> **Data provided**
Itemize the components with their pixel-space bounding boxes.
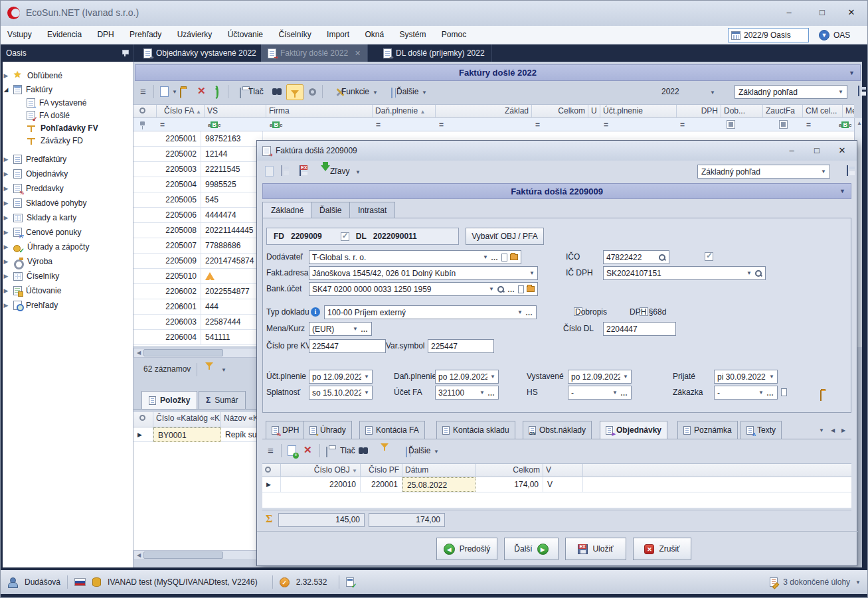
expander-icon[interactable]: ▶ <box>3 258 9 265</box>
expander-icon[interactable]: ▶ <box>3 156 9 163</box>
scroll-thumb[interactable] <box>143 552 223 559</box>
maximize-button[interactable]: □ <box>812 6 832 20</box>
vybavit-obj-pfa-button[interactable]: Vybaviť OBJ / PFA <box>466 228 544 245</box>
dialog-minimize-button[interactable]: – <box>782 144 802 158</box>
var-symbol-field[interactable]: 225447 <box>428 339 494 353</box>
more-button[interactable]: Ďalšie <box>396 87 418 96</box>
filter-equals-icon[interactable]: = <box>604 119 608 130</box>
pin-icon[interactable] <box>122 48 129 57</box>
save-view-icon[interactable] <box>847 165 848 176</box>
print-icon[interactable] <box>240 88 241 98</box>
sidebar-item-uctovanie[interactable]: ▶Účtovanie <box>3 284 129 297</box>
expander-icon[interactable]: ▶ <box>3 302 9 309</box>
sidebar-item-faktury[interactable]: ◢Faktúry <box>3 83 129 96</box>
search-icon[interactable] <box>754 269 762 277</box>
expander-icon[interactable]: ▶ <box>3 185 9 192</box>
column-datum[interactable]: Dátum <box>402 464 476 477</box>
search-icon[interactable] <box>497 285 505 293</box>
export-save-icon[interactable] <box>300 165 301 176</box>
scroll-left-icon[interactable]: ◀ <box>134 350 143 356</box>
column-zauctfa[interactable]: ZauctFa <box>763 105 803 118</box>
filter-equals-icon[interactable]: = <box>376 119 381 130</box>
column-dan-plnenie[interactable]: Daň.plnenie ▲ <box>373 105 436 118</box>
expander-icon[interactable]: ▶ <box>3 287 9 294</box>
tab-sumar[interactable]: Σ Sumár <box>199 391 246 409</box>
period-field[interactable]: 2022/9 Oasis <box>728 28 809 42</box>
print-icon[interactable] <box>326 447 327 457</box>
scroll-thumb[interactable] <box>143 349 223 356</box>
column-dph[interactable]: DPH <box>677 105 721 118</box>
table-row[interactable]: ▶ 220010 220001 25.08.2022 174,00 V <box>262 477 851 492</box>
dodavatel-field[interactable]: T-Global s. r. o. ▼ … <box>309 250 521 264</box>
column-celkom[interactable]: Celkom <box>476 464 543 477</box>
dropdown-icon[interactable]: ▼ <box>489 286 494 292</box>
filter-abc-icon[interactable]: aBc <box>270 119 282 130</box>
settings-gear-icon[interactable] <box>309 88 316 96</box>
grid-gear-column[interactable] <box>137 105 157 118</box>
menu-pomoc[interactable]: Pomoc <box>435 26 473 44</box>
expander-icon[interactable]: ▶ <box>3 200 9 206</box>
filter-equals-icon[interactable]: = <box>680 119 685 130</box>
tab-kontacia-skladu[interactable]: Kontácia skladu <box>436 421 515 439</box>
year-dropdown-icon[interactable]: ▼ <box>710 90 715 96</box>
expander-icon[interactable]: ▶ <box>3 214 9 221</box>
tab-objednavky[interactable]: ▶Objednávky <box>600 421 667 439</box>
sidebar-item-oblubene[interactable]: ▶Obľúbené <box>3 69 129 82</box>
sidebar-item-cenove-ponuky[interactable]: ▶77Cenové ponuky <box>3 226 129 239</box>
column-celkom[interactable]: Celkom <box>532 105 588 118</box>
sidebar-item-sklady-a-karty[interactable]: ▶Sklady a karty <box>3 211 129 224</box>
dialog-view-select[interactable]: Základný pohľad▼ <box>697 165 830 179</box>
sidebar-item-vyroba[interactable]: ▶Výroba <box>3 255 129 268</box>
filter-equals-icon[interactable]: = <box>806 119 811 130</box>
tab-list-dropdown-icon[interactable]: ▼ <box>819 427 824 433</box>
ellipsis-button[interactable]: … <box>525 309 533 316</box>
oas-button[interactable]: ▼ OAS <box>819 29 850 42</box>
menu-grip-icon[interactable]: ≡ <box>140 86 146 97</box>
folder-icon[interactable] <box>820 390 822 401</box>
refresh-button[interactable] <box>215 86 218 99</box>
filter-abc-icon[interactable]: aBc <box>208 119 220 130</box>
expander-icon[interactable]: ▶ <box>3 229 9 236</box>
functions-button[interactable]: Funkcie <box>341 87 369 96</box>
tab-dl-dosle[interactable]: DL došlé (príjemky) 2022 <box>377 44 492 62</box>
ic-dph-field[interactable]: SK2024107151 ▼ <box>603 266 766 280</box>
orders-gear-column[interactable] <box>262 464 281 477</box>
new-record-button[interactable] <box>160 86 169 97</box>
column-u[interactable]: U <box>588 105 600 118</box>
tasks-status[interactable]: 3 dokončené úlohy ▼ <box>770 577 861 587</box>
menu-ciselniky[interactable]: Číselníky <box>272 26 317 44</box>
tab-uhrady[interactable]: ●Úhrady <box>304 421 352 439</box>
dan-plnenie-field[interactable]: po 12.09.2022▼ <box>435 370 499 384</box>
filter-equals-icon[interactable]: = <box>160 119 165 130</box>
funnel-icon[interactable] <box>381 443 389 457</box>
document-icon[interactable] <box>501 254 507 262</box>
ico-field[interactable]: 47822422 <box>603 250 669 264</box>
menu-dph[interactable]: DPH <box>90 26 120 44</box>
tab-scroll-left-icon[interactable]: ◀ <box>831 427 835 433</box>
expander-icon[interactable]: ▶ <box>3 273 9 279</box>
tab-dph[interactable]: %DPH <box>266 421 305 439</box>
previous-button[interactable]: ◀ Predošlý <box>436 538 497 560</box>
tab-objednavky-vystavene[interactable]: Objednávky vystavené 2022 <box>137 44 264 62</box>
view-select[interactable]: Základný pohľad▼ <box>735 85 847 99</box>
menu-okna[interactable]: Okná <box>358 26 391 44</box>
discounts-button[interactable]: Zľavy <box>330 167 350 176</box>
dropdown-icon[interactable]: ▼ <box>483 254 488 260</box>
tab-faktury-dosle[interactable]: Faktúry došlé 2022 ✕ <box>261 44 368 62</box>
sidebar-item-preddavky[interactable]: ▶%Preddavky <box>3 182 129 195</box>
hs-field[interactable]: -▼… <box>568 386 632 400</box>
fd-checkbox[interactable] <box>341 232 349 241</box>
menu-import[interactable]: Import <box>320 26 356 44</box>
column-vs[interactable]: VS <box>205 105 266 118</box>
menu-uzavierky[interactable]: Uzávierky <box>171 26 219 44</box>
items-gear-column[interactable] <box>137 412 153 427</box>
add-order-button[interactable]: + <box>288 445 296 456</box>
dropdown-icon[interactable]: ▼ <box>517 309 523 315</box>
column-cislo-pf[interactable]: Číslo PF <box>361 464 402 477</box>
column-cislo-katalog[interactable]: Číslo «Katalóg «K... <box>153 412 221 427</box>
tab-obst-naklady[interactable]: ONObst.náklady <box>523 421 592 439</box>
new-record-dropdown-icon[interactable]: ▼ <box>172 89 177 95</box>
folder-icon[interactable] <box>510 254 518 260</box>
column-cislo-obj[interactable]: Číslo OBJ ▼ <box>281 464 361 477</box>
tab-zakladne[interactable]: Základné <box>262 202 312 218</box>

> **Your instructions**
Scan the entries above. Copy each line that has the string "Objednávky".

> **Result**
tab-objednavky[interactable]: ▶Objednávky <box>600 421 667 439</box>
tab-objednavky-vystavene[interactable]: Objednávky vystavené 2022 <box>137 44 264 62</box>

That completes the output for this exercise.